_WORK ORDER_
Give back the whole listing exactly as written, leaving out each picture.

_COLLECTED MATERIAL_
---------------

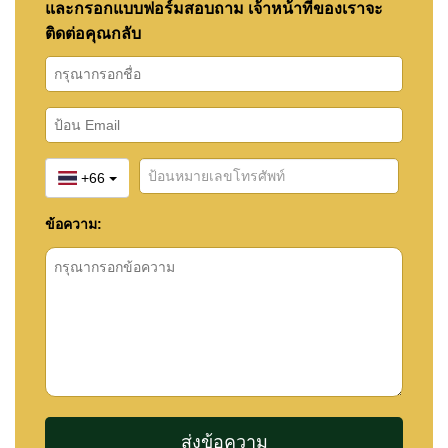
และกรอกแบบฟอร์มสอบถาม เจ้าหน้าที่ของเราจะ
ติดต่อคุณกลับ
+66
ข้อความ:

---------------

_ANSWER AREA_
และกรอกแบบฟอร์มสอบถาม เจ้าหน้าที่ของเราจะ
ติดต่อคุณกลับ
+66
ข้อความ:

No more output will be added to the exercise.